The Corruptive-12 dossier also proves that Jon Downes and his team were the real brains behind the Brinks Mat robbery, the death of Princess Di and the extinction of the dinosaurs.
"They should be locked up", said Mr. McDervish, "Either that or made to hand over their ill-gotten millions to another organisation which would make better use of it; i.e., mine".
4 comments:
OOOH! "Ill-gotten Millions!!"
I like the sound of that. Just where ARE these shabby rascals hiding all of that loot anyway?
And the ENTIRE Adult population of Upper Volta knows all of this? Remarkable press coverage they must have out there, to say nothing of the remarkable efficiency of the polling service which collected ALL of their opinions. I assume that spirit mediums aided in obtaining the opinions of the deceased experts queried?
Fine, but I still don't see how the Milk Marketing Board were involved (and they were, there's no doubt about that).

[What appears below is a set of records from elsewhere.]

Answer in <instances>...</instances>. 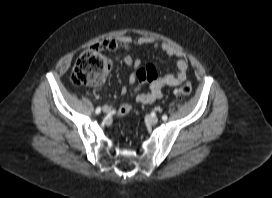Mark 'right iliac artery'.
<instances>
[{"instance_id":"82829eb1","label":"right iliac artery","mask_w":272,"mask_h":198,"mask_svg":"<svg viewBox=\"0 0 272 198\" xmlns=\"http://www.w3.org/2000/svg\"><path fill=\"white\" fill-rule=\"evenodd\" d=\"M100 112H101V108L98 107V108L96 109L95 113H96V114H99Z\"/></svg>"}]
</instances>
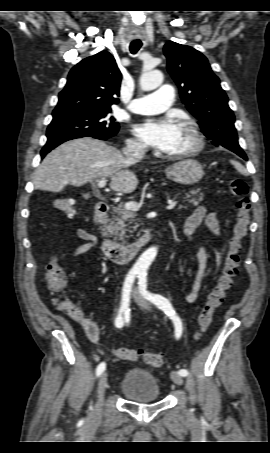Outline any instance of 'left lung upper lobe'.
<instances>
[{"label":"left lung upper lobe","mask_w":270,"mask_h":453,"mask_svg":"<svg viewBox=\"0 0 270 453\" xmlns=\"http://www.w3.org/2000/svg\"><path fill=\"white\" fill-rule=\"evenodd\" d=\"M167 69L187 109L199 121L202 132L215 146L240 148L235 117L228 98L212 72L207 58L190 46L169 41L164 46Z\"/></svg>","instance_id":"obj_1"}]
</instances>
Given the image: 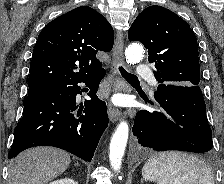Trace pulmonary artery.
Segmentation results:
<instances>
[{
    "label": "pulmonary artery",
    "mask_w": 224,
    "mask_h": 184,
    "mask_svg": "<svg viewBox=\"0 0 224 184\" xmlns=\"http://www.w3.org/2000/svg\"><path fill=\"white\" fill-rule=\"evenodd\" d=\"M135 75L137 77H151L152 85L156 84V80L153 78L151 70L146 65H139L136 69Z\"/></svg>",
    "instance_id": "1"
}]
</instances>
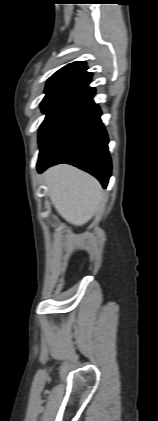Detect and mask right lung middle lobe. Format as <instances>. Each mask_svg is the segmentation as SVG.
Segmentation results:
<instances>
[{"mask_svg":"<svg viewBox=\"0 0 158 421\" xmlns=\"http://www.w3.org/2000/svg\"><path fill=\"white\" fill-rule=\"evenodd\" d=\"M80 90L75 85H62L45 90L41 108L46 117L39 129V144L44 142L65 104Z\"/></svg>","mask_w":158,"mask_h":421,"instance_id":"dd1d6c3e","label":"right lung middle lobe"}]
</instances>
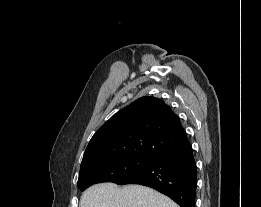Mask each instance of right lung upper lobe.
Listing matches in <instances>:
<instances>
[{"label": "right lung upper lobe", "mask_w": 261, "mask_h": 207, "mask_svg": "<svg viewBox=\"0 0 261 207\" xmlns=\"http://www.w3.org/2000/svg\"><path fill=\"white\" fill-rule=\"evenodd\" d=\"M189 144L179 117L168 105L155 97H141L96 131L81 167L133 155L158 159Z\"/></svg>", "instance_id": "right-lung-upper-lobe-1"}]
</instances>
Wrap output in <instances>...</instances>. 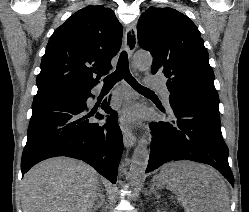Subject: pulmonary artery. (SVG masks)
Listing matches in <instances>:
<instances>
[{
    "instance_id": "1",
    "label": "pulmonary artery",
    "mask_w": 249,
    "mask_h": 212,
    "mask_svg": "<svg viewBox=\"0 0 249 212\" xmlns=\"http://www.w3.org/2000/svg\"><path fill=\"white\" fill-rule=\"evenodd\" d=\"M153 88H155L159 92L161 100L164 103V105L166 107H170V104H169L170 93H169L167 86L164 83H159L155 85Z\"/></svg>"
}]
</instances>
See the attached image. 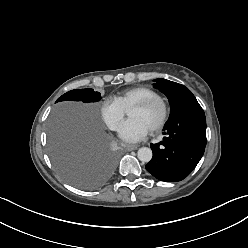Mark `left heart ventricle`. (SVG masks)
<instances>
[{"label": "left heart ventricle", "mask_w": 248, "mask_h": 248, "mask_svg": "<svg viewBox=\"0 0 248 248\" xmlns=\"http://www.w3.org/2000/svg\"><path fill=\"white\" fill-rule=\"evenodd\" d=\"M159 116L160 107L158 105H154L146 110L130 109L128 111V117L130 119L140 120L148 129L158 120Z\"/></svg>", "instance_id": "1"}]
</instances>
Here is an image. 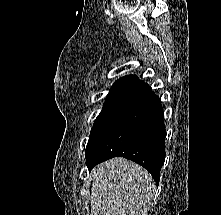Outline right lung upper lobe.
I'll return each instance as SVG.
<instances>
[{
	"mask_svg": "<svg viewBox=\"0 0 221 215\" xmlns=\"http://www.w3.org/2000/svg\"><path fill=\"white\" fill-rule=\"evenodd\" d=\"M150 90L149 85L139 80L137 76H124L113 84L107 96V101H133Z\"/></svg>",
	"mask_w": 221,
	"mask_h": 215,
	"instance_id": "cb5924a9",
	"label": "right lung upper lobe"
}]
</instances>
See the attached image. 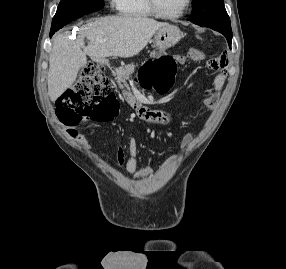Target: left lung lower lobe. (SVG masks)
<instances>
[{
    "label": "left lung lower lobe",
    "mask_w": 286,
    "mask_h": 269,
    "mask_svg": "<svg viewBox=\"0 0 286 269\" xmlns=\"http://www.w3.org/2000/svg\"><path fill=\"white\" fill-rule=\"evenodd\" d=\"M212 29L222 33L226 37L229 47L231 48L232 31L228 29H221V28H212Z\"/></svg>",
    "instance_id": "obj_1"
}]
</instances>
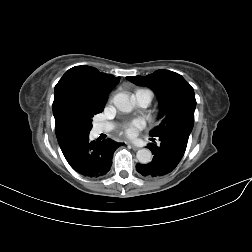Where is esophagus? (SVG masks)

I recently attended the Orangutan Wacky Wingnutters Convention where a fascinating presentation was given by Dr. Orange McFruitalot. Apparently a recent discovery of Homo Sapien Sapathong was sighted in the archipelago. My fellow orangs have not pondered this apparent anomaly of our cousin hominids since we had Wallace captured and indoctrinated with our "devolved from angels" rubbish.
Please analyze the enclosed belly fuzz which was discovered to have two week old Guiness stains, as this is a smoking gun, finally putting Dr. McFruitalot on the map of dignified preservationists.